*** Data to process ***

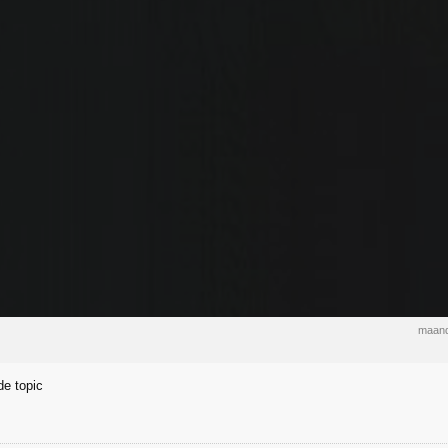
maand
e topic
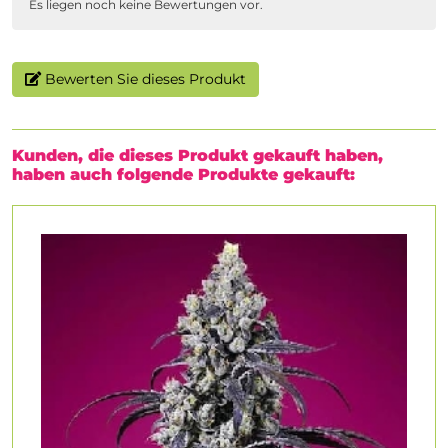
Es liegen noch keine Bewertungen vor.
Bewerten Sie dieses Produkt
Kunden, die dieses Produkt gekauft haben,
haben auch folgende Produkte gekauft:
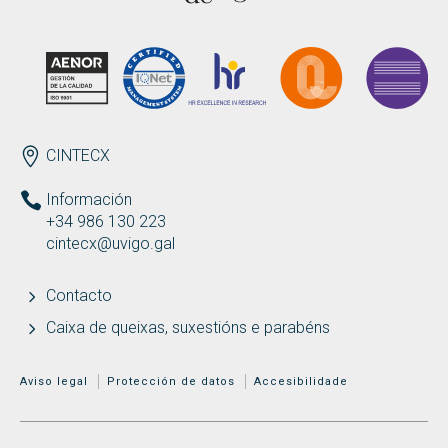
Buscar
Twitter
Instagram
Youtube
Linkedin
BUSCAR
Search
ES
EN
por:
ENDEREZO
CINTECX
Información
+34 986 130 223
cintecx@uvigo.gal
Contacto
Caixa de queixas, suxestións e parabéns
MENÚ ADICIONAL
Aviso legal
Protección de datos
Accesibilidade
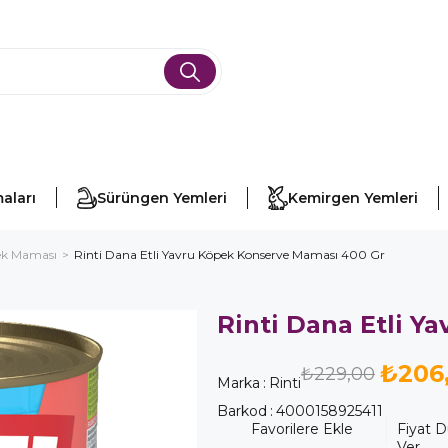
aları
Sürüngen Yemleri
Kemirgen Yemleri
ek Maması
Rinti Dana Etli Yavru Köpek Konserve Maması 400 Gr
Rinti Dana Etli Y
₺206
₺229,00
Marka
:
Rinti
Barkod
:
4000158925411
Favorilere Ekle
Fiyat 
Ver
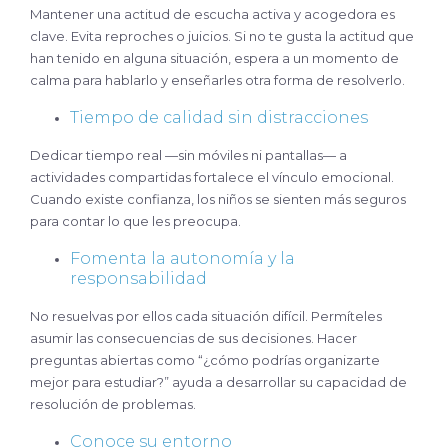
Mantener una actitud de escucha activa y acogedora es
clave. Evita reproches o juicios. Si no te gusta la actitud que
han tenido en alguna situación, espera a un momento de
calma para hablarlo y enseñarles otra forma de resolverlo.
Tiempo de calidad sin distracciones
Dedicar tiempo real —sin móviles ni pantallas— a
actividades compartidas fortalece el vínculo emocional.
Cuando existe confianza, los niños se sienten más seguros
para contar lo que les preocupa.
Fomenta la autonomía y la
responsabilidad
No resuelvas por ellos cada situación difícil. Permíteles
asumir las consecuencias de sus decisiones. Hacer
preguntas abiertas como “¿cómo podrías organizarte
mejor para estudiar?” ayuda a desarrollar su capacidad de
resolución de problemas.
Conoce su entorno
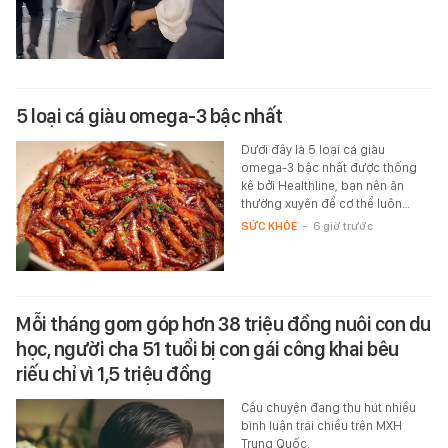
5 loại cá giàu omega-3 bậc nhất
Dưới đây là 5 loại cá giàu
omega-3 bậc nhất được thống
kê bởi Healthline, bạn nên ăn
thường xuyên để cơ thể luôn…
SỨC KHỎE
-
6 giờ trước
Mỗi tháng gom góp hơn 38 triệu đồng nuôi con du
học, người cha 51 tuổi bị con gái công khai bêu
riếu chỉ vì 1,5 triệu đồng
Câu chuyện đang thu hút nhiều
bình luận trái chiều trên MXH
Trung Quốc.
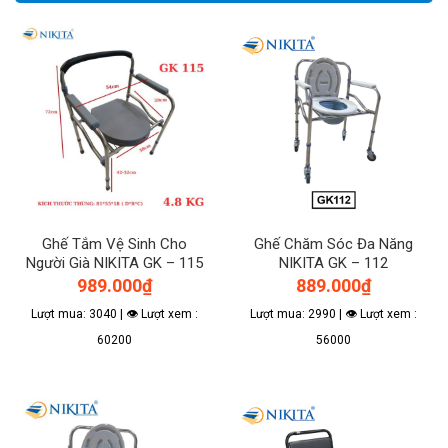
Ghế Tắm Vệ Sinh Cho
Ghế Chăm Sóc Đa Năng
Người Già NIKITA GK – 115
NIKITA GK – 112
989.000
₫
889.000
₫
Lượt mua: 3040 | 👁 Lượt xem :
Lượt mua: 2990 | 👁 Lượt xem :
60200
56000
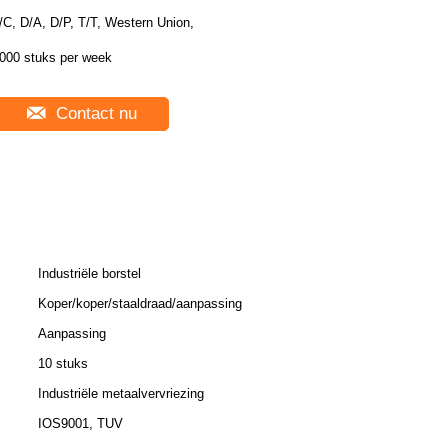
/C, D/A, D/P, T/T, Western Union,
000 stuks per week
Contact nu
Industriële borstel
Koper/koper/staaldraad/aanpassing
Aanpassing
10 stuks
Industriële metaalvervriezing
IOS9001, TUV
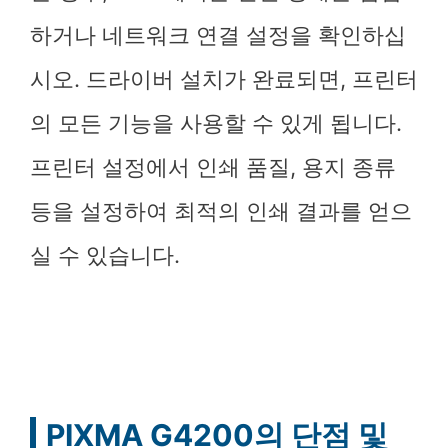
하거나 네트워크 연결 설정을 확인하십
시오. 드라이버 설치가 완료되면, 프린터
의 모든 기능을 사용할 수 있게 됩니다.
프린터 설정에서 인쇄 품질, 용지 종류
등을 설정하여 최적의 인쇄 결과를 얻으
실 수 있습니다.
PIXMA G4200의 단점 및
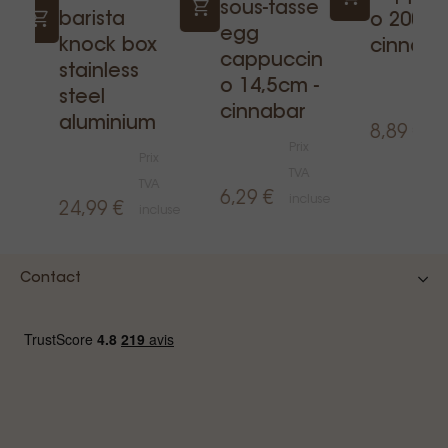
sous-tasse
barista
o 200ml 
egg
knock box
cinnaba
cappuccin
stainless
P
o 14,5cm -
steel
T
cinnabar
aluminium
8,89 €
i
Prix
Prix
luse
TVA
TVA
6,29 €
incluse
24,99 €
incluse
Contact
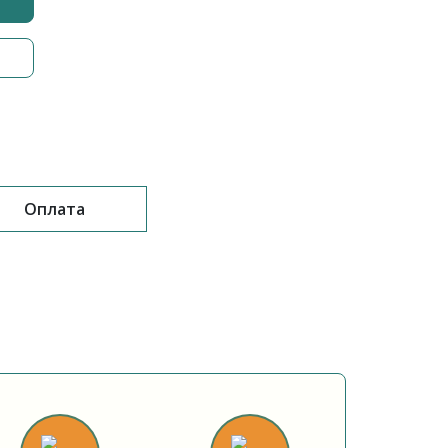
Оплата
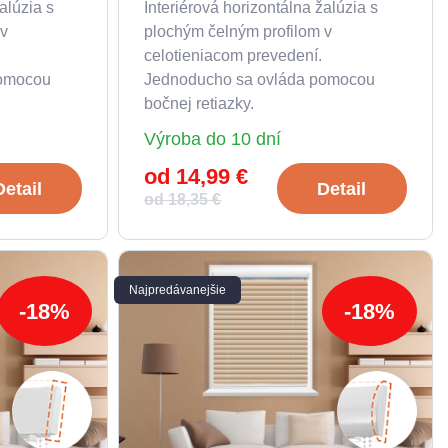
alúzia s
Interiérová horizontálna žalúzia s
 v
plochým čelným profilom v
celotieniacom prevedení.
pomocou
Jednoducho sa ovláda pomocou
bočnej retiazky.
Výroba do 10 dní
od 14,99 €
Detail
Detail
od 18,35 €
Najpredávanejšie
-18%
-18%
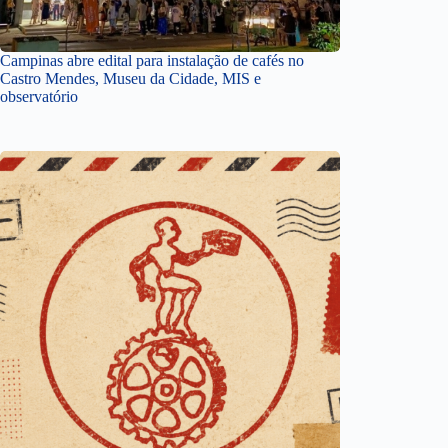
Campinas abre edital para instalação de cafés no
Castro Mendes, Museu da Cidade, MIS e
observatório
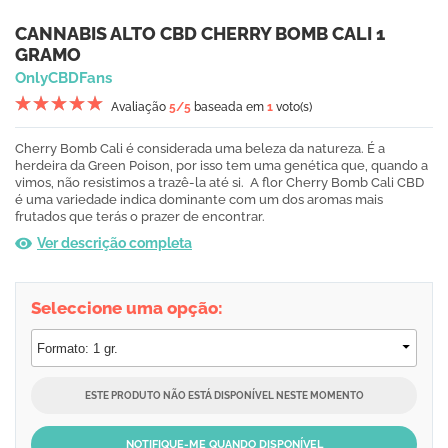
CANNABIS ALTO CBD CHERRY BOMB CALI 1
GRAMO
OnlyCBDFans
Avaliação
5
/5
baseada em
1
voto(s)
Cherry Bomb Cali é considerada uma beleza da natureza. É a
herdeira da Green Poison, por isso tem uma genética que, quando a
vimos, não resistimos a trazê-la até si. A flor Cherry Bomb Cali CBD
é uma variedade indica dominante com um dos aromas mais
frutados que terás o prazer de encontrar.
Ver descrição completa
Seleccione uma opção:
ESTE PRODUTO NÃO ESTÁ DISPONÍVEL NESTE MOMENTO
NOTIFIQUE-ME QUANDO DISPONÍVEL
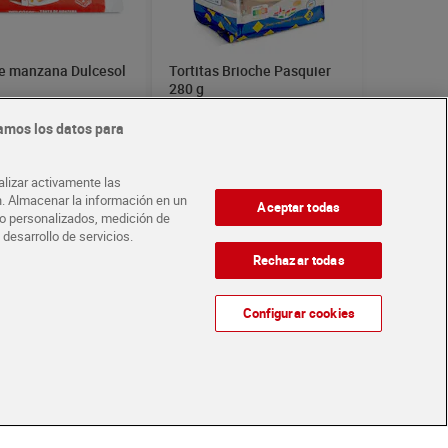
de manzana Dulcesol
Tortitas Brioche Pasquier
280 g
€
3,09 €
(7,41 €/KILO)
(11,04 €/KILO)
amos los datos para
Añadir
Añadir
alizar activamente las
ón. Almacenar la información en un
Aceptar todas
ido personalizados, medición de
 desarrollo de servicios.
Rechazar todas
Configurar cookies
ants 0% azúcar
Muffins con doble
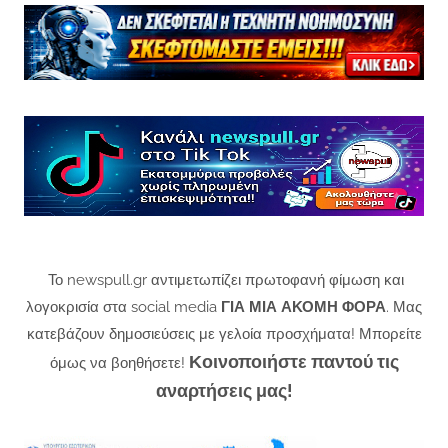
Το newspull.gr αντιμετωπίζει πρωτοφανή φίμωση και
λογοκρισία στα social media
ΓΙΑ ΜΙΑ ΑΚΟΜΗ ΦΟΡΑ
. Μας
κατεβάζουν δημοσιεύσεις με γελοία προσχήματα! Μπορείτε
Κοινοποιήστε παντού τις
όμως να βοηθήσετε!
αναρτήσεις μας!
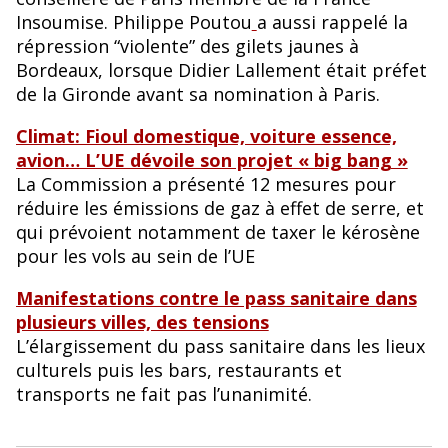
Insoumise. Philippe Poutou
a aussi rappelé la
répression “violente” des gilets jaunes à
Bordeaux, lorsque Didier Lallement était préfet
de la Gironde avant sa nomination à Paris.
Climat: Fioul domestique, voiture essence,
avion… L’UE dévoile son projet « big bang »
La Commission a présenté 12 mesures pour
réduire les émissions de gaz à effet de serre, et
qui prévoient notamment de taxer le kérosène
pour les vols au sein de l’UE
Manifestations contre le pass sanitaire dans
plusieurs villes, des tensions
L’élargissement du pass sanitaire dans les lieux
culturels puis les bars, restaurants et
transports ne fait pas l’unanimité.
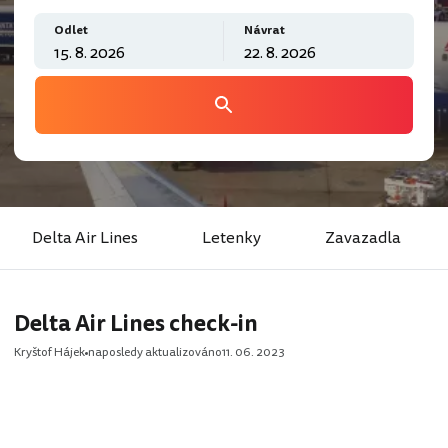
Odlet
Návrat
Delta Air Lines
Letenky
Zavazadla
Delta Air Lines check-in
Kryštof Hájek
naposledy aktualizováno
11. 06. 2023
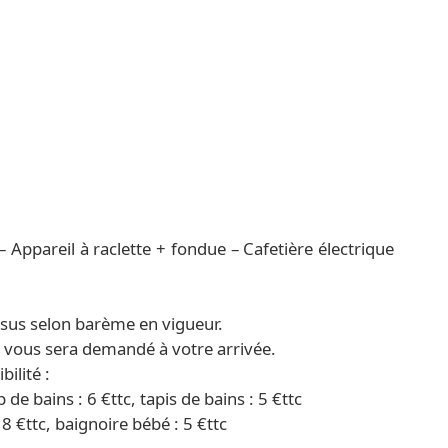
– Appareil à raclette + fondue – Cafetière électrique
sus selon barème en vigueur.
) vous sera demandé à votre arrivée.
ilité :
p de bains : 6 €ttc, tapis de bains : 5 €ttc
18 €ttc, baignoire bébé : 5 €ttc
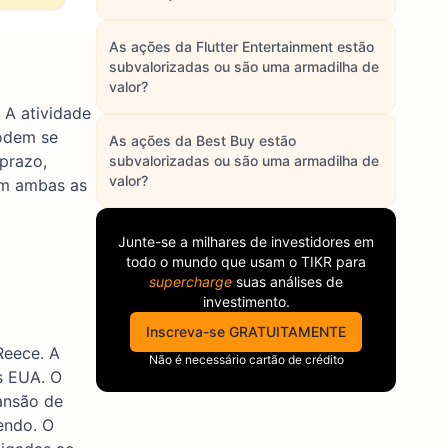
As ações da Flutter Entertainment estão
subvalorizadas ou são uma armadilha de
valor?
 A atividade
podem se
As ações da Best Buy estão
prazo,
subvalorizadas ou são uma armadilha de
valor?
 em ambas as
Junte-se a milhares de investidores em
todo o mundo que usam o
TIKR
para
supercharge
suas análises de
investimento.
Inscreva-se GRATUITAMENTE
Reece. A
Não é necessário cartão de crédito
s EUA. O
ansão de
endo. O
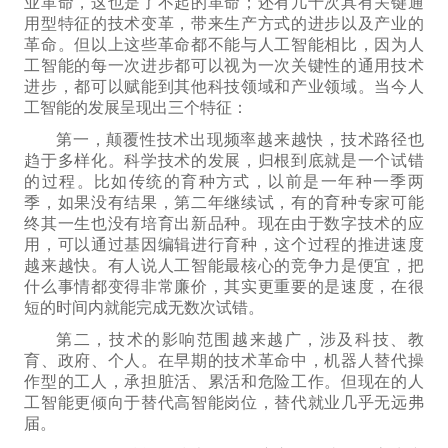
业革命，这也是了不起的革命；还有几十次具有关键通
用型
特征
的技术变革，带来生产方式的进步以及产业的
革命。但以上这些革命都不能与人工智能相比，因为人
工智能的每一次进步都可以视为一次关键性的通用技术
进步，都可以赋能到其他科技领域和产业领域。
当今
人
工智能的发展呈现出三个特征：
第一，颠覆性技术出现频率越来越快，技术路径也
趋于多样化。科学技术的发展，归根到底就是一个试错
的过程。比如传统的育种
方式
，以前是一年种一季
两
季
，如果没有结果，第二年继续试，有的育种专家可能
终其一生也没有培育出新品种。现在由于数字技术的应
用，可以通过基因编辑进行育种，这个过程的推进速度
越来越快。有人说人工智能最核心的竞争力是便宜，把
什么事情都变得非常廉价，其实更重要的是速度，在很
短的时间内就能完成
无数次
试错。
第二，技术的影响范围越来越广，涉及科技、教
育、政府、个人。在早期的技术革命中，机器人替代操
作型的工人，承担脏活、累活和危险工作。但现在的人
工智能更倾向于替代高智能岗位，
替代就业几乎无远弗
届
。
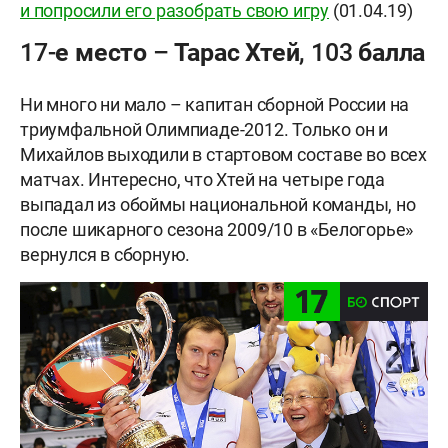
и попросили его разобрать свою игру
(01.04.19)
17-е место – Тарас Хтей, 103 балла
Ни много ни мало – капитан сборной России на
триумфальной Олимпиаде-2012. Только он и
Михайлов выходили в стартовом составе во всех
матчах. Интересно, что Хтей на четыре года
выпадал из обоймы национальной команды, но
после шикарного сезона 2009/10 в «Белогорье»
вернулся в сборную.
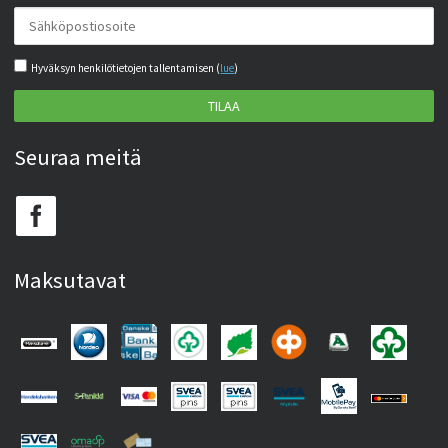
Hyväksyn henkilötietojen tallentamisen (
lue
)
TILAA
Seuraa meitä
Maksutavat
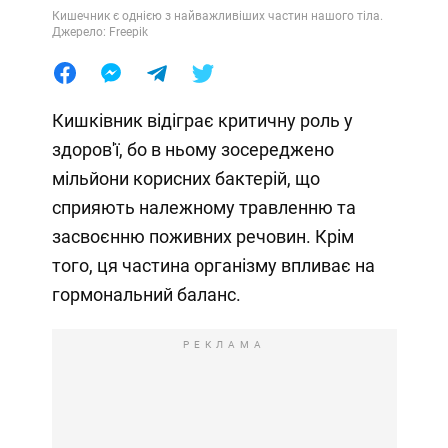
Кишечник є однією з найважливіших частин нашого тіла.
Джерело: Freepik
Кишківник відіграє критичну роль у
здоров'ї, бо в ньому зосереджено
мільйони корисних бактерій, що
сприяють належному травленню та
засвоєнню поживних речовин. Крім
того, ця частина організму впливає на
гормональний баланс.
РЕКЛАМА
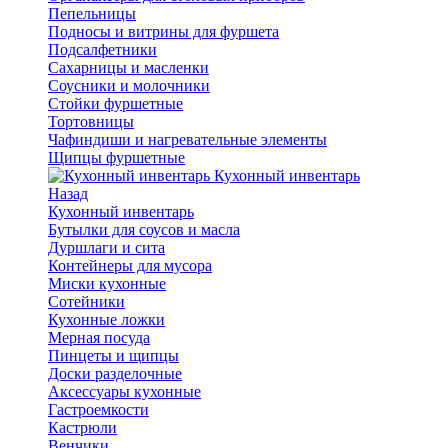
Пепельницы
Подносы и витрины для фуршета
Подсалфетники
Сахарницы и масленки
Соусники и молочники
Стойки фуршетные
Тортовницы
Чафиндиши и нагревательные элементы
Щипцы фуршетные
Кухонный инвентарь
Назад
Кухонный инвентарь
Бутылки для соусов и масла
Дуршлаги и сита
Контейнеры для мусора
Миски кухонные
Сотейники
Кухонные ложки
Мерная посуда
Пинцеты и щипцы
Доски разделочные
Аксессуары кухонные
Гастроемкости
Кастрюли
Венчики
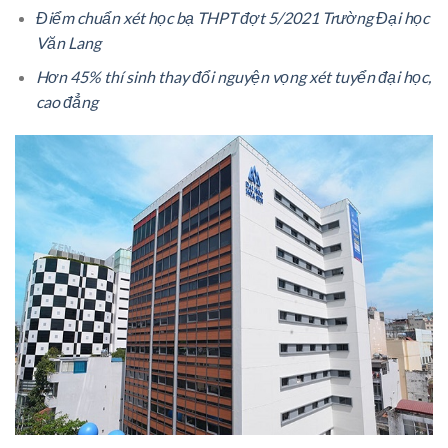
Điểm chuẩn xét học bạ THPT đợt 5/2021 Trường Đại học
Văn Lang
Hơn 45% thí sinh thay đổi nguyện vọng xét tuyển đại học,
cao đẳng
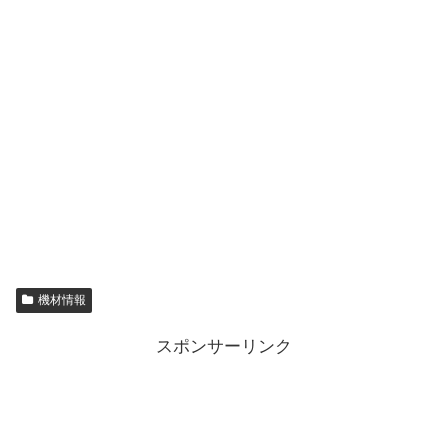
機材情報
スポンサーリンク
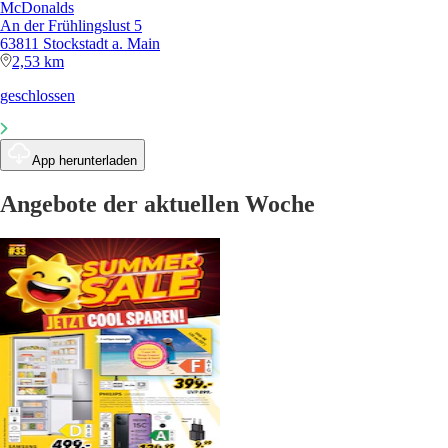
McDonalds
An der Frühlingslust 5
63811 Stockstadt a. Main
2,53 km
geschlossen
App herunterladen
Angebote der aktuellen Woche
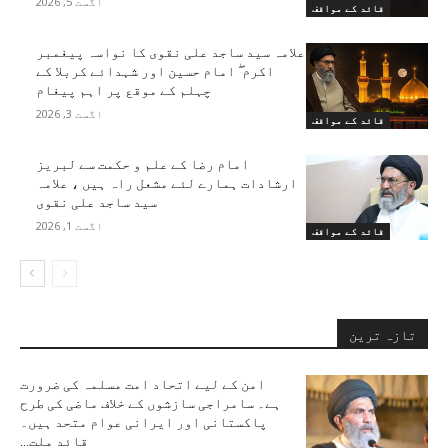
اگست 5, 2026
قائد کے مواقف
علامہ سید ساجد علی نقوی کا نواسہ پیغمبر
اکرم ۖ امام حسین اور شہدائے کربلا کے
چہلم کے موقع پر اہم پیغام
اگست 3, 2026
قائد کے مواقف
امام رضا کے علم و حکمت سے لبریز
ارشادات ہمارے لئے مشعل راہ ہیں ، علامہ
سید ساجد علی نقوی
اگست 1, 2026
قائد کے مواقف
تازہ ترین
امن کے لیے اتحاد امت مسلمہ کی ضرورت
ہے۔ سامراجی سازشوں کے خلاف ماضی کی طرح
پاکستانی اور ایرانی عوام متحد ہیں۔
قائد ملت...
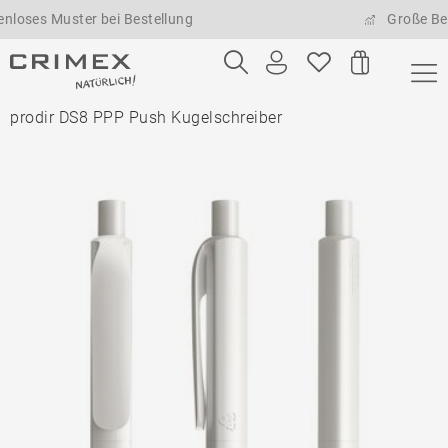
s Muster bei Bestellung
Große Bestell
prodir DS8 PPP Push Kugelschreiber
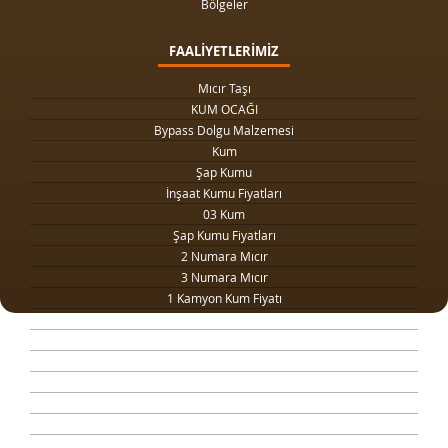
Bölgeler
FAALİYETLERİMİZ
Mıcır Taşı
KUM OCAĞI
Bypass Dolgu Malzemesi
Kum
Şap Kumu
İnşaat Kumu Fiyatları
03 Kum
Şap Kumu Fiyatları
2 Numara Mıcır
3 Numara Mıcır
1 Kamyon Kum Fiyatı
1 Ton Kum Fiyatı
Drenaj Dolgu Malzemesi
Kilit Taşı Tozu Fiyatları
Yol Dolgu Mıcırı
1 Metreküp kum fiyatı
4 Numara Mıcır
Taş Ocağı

***

Task to carry out
Return a copy of every line in the records that includes the string "DISPONÍVEL".

Output below
ESTE PRODUTO NÃO ESTÁ DISPONÍVEL NESTE MOMENTO
NOTIFIQUE-ME QUANDO DISPONÍVEL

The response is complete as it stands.